Yes, I knew Target Earth, though I never read the short story it was based on (I read a synopsis of it in Bill Warren's book). Cool 'bots. The empty city scared me as a kid, when it was broadcast on channel 4 (WNBC) here in NY.

And Yodz, wherever did you get the idea that I hated The Incredible Petrified World? Not at all. For shame for saying such a thing! (Are you a Republican member of Congress?) It's silly and poorly made, like most Jerry Warren stuff, but much better [sic] than our old fave, Invasion of the Animal People, and I do like the hermit and Robert Clarke and Lois Lane #1, as well as poor JC. A proud addition to my DVD collection.

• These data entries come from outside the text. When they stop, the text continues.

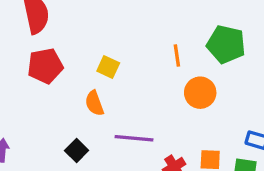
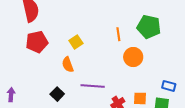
yellow square: (108, 67) -> (76, 42), turned 32

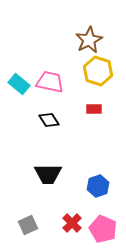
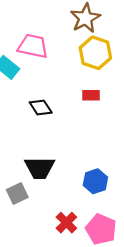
pink trapezoid: (50, 82) -> (33, 46), moved
gray square: (28, 225) -> (17, 194), moved

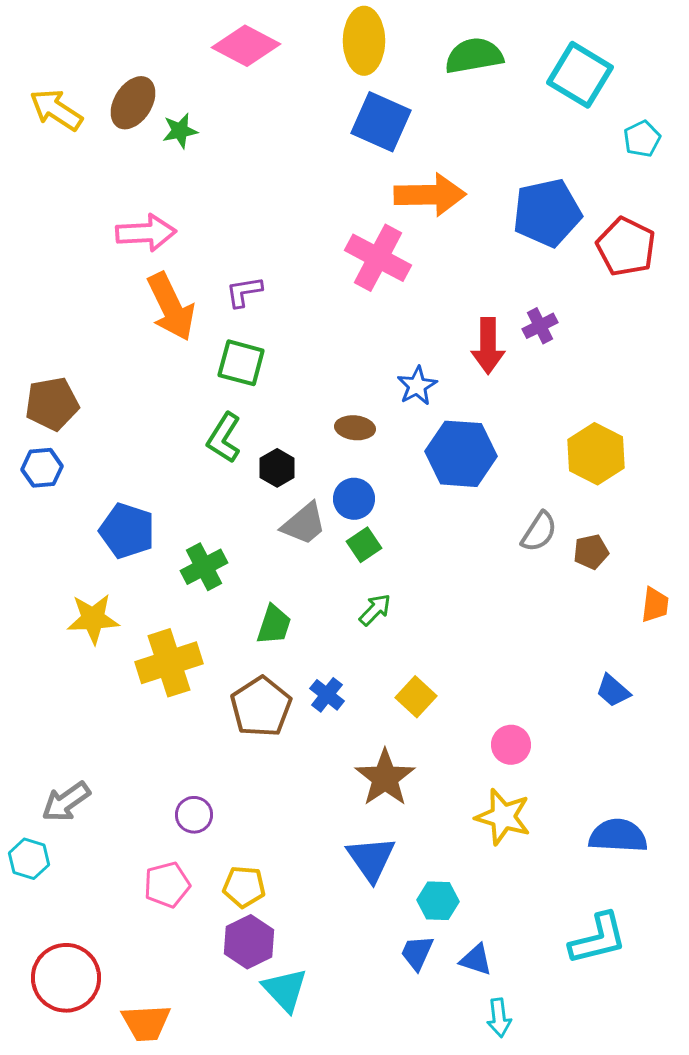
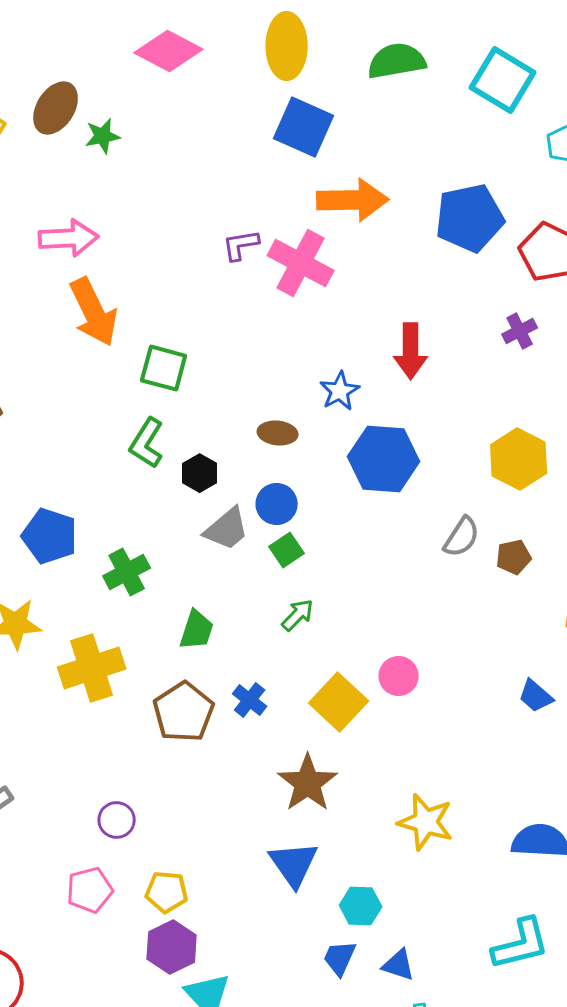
purple L-shape: (244, 292) -> (241, 245), moved
purple cross: (540, 326) -> (520, 331), moved
yellow square: (416, 697) -> (339, 702), size x1.4
pink circle: (511, 745) -> (399, 676), moved

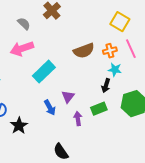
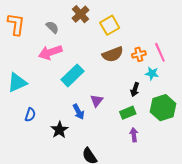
yellow square: (120, 22) -> (110, 25), moved, turned 30
cyan star: (115, 70) -> (152, 73), moved
purple arrow: (78, 119) -> (134, 135), moved
black star: (19, 126) -> (59, 130), moved

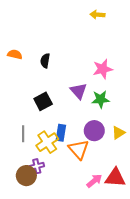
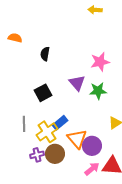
orange semicircle: (15, 54) -> (15, 38), moved
purple circle: (94, 131) -> (92, 146), moved
blue rectangle: (61, 133) -> (60, 123), turned 42
brown circle: (26, 176) -> (55, 154), moved

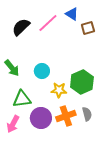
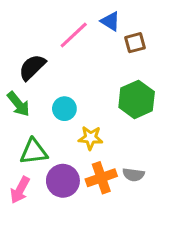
black semicircle: (21, 27) -> (32, 67), moved
green hexagon: (82, 82) -> (137, 99), moved
gray semicircle: (87, 114) -> (133, 175), turned 112

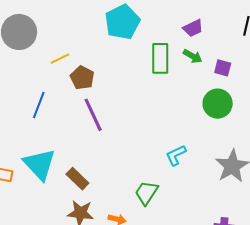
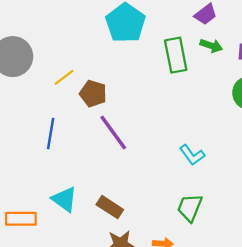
cyan L-shape: (176, 155) -> (192, 155), moved, turned -90
cyan triangle: (40, 164) -> (64, 199), size x0.7

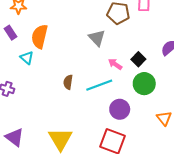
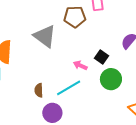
gray triangle: (97, 38) -> (45, 36), moved, size x1.4
purple circle: (120, 109) -> (52, 113), moved

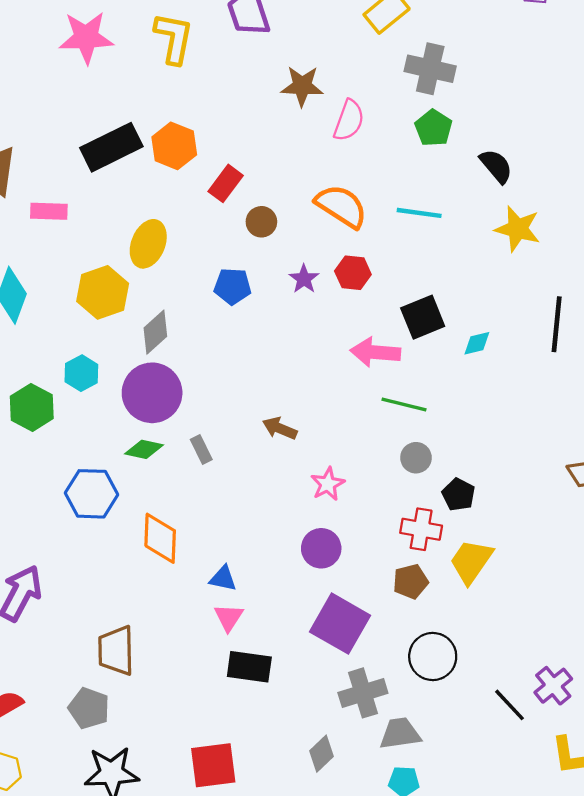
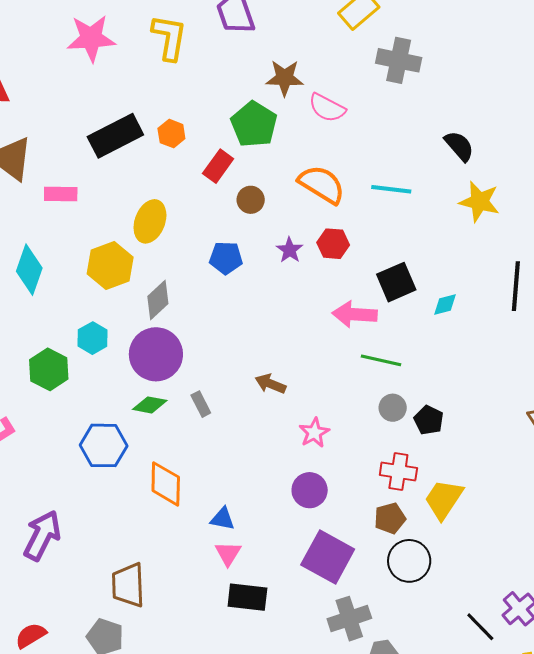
pink semicircle: (349, 120) -> (327, 108), turned 99
green pentagon: (433, 128) -> (254, 124), moved, size x1.4
orange hexagon: (174, 146) -> (171, 134), size x0.7
black pentagon: (458, 495) -> (429, 420), moved
black circle: (433, 656) -> (409, 561), moved

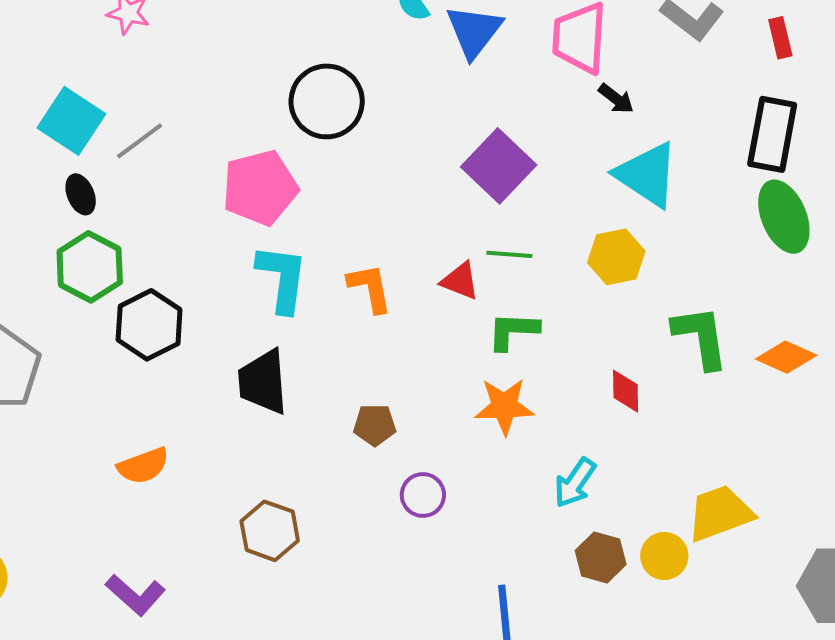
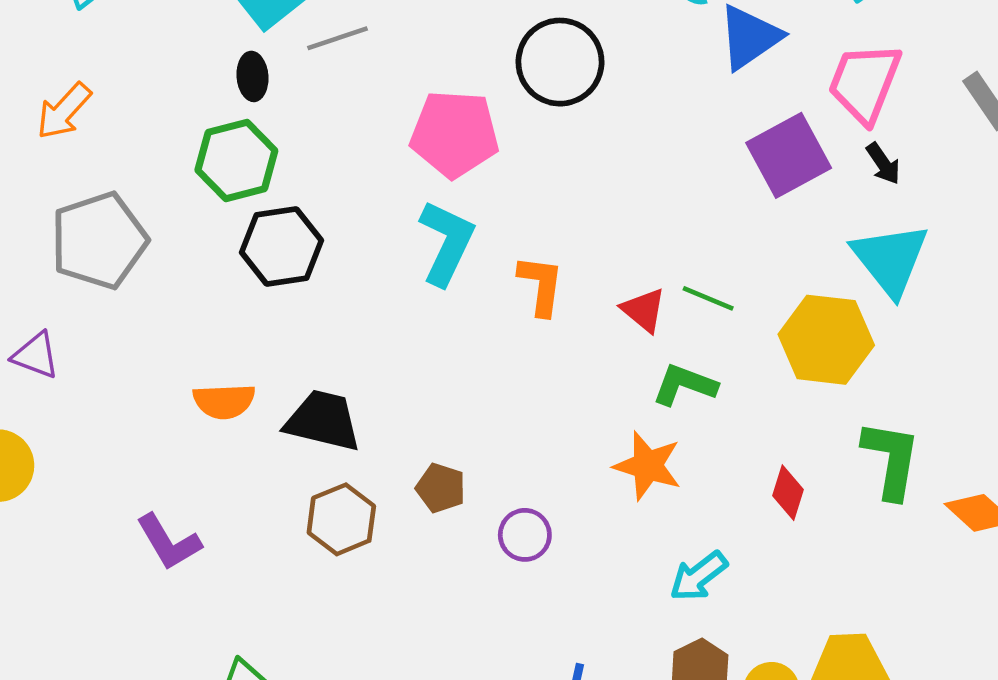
purple square: (499, 166) -> (789, 155), moved
yellow hexagon: (616, 257) -> (826, 340), size x1.4
black trapezoid: (263, 382) -> (323, 421), moved, turned 90
brown pentagon: (375, 425) -> (441, 488), moved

Since you guys grew up in LA, and I know I've asked this somewhere before but have forgotten, there was a creepy guy dressed as some sort of weird forest ranger, who ran late-night sci-fi flicks Saturdays at I think 11:30 (on channel 11 maybe?). I saw him once, when I was visiting friends there in Dec. 1974, and the film he was running that night was The Deadly Mantis. I remember one of his comments during a break, when he said something like, "So those scientists are going to the Arctic to look for fossils. And speaking of fossils, where did they find that reporter they're taking with them?", referring to the woman played by actress Alix Talton...who I always hoped was not, for her sake, tuned in to the program that evening!

And with that, let's try to steer this thread back to some worthy WORLD WITHOUT END topic, okay?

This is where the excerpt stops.